Alors que le nouveau vaccin conçu en fonction du sous-variant BA.1 commencera à être distribué, Santé Canada a déjà invité Pfizer-BioNTech et Moderna à soumettre des données pour un éventuel vaccin ciblant spécifiquement les variants plus récents BA.4 et BA.5.

La Dre Supriya Sharma, conseillère médicale en chef de Santé Canada, a fait savoir que l’organisme réglementaire s’attend à recevoir les réponses de ces compagnies au cours des deux prochaines semaines.

Il n’en reste pas moins que le vaccin ayant obtenu le feu vert jeudi est tout de même utile pour se prémunir contre les sous-variants plus récents, a insisté le Dr Berthiaume.

«Actuellement les données sur la famille des variants Omicron est que si on a une protection avec le vaccin bivalent contenant le variant Omicron BA.1, on a une bonne protection contre le variant BA.4 et BA.5. Ça devient des distinctions fines, mais, dans les faits, la protection est là», a-t-il expliqué.

Par ailleurs le Comité consultatif national de l’immunisation (CCNI) a annoncé qu’il recommande l’administration du vaccin nouvellement approuvé aux adolescents de 12 à 17 ans «présentant une immunodépression modérée à sévère ou présentant des facteurs de risque biologiques ou sociaux qui les exposent à un risque élevé d’effets sévères dus à la COVID-19».

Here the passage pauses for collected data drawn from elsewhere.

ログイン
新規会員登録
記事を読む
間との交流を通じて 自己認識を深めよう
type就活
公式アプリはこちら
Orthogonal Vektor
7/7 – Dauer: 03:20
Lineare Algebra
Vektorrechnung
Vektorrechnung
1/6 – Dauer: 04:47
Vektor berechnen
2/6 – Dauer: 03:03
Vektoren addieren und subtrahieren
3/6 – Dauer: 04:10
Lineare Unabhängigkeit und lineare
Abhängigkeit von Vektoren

Le Royaume-Uni a approuvé le vaccin bivalent de Moderna il y a deux semaines et la Food and Drug Administration des États-Unis a donné le feu vert à Moderna et à Pfizer-BioNTech plus tôt cette semaine.

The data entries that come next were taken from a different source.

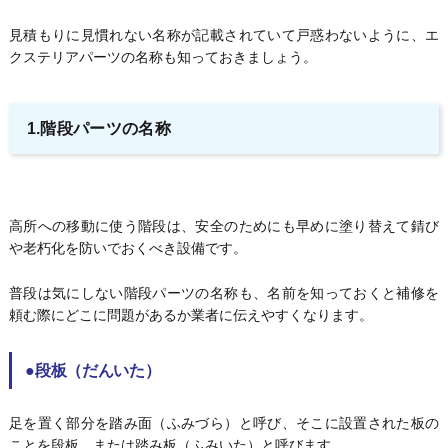
見積もりに見慣れない名称が記載されていて戸惑わないように、エ
クステリアパーツの名称も知っておきましょう。
1.階段パーツの名称
高所への移動に使う階段は、安全のためにも早めに塗り替えて錆び
や老朽化を防いでおくべき設備です。
普段は気にしない階段パーツの名称も、名前を知っておくと補修を
頼む際にどこに問題があるか業者に伝えやすくなります。
●段板（だんいた）
足を置く部分を踏み面（ふみづら）と呼び、そこに設置された板の
ことを段板、または踏み板（ふみいた）と呼びます。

Les vaccins autorisés par les autorités américaines permettent de s’attaquer plus spécifiquement au BA.4 et au BA.5

Le variant Omicron est arrivé au Canada à la fin de 2021 et il s’est propagé de façon agressive depuis. Selon les plus récentes données publiées par Ottawa, son sous-variant BA.5 représentait 85,6 % des cas de COVID-19 échantillonnés durant la semaine du 7 août. Sur la même période, la prévalence du BA.4 atteignait 10,5 % et celle du BA.1, 0,2 %.

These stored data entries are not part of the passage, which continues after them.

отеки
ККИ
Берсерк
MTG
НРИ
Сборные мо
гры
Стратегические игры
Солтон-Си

Le sous-administrateur en chef de l’Agence de la santé publique du Canada (ASPC), le Dr Howard Njoo, a découragé les personnes dues pour une dose de rappel de repousser leur rendez-vous si le vaccin bivalent ne leur est pas accessible dans l’immédiat.

«Les personnes qui choisissent de retarder l’administration d’une dose de rappel pour attendre l’arrivée d’un nouveau vaccin ont tout intérêt à examiner attentivement leur risque individuel que ce choix peut comporter», a-t-il dit.

Il a rappelé que les vaccins contre la COVID-19 conçus selon la souche d’origine du virus demeurent efficaces.

«Ce qui est important est une vaccination en temps opportun et que la meilleure protection est de recevoir votre dose de rappel aussitôt que possible», a renchéri l’administratrice en chef de l’ASPC, la Dre Theresa Tam.

Selon des estimations de la santé publique citées par le ministre Duclos, si 90 % plutôt que 60 % des Canadiens sont «à jour dans leur vaccination», le niveau d’hospitalisation attribuable à la COVID-19 sera réduit de 90 % «à la fin de l’automne ou au début de l’hiver».